= Saved data entries =
Start of Block
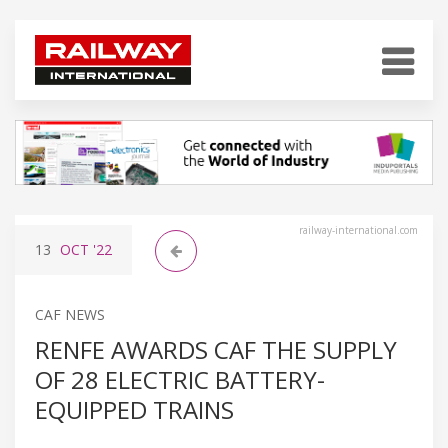
railway-international.com
13
OCT
'22
CAF NEWS
RENFE AWARDS CAF THE SUPPLY
OF 28 ELECTRIC BATTERY-
EQUIPPED TRAINS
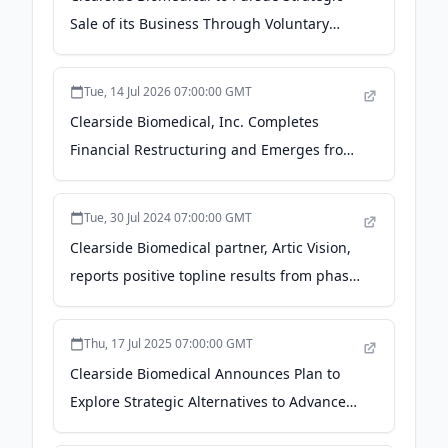
Sale of its Business Through Voluntary
Chapter 11 Process - GlobeNewswire
Tue, 14 Jul 2026 07:00:00 GMT
Clearside Biomedical, Inc. Completes
Financial Restructuring and Emerges from
Chapter 11 with Steel Partners as Plan
Sponsor - finance.yahoo.com
Tue, 30 Jul 2024 07:00:00 GMT
Clearside Biomedical partner, Artic Vision,
reports positive topline results from phase
3 ARCATUS trial - Ophthalmology Times
Europe
Thu, 17 Jul 2025 07:00:00 GMT
Clearside Biomedical Announces Plan to
Explore Strategic Alternatives to Advance
its Proprietary Suprachoroidal Space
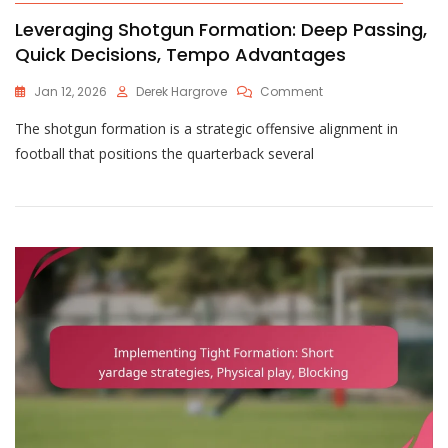
Leveraging Shotgun Formation: Deep Passing,
Quick Decisions, Tempo Advantages
On
Jan 12, 2026
Derek Hargrove
Comment
Leveraging
The shotgun formation is a strategic offensive alignment in
Shotgun
Formation:
football that positions the quarterback several
Deep
Passing,
Quick
Decisions,
Tempo
Advantages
End of Block
= EXERCISE =
The job here is to write out the records exactly, pictures excluded.

= THE COMPLETED TASK =
railway-international.com
13
OCT
'22
CAF NEWS
RENFE AWARDS CAF THE SUPPLY
OF 28 ELECTRIC BATTERY-
EQUIPPED TRAINS
Sale of its Business Through Voluntary
Chapter 11 Process - GlobeNewswire
Tue, 14 Jul 2026 07:00:00 GMT
Clearside Biomedical, Inc. Completes
Financial Restructuring and Emerges from
Chapter 11 with Steel Partners as Plan
Sponsor - finance.yahoo.com
Tue, 30 Jul 2024 07:00:00 GMT
Clearside Biomedical partner, Artic Vision,
reports positive topline results from phase
3 ARCATUS trial - Ophthalmology Times
Europe
Thu, 17 Jul 2025 07:00:00 GMT
Clearside Biomedical Announces Plan to
Explore Strategic Alternatives to Advance
its Proprietary Suprachoroidal Space
Leveraging Shotgun Formation: Deep Passing,
Quick Decisions, Tempo Advantages
On
Jan 12, 2026
Derek Hargrove
Comment
Leveraging
The shotgun formation is a strategic offensive alignment in
Shotgun
Formation:
football that positions the quarterback several
Deep
Passing,
Quick
Decisions,
Tempo
Advantages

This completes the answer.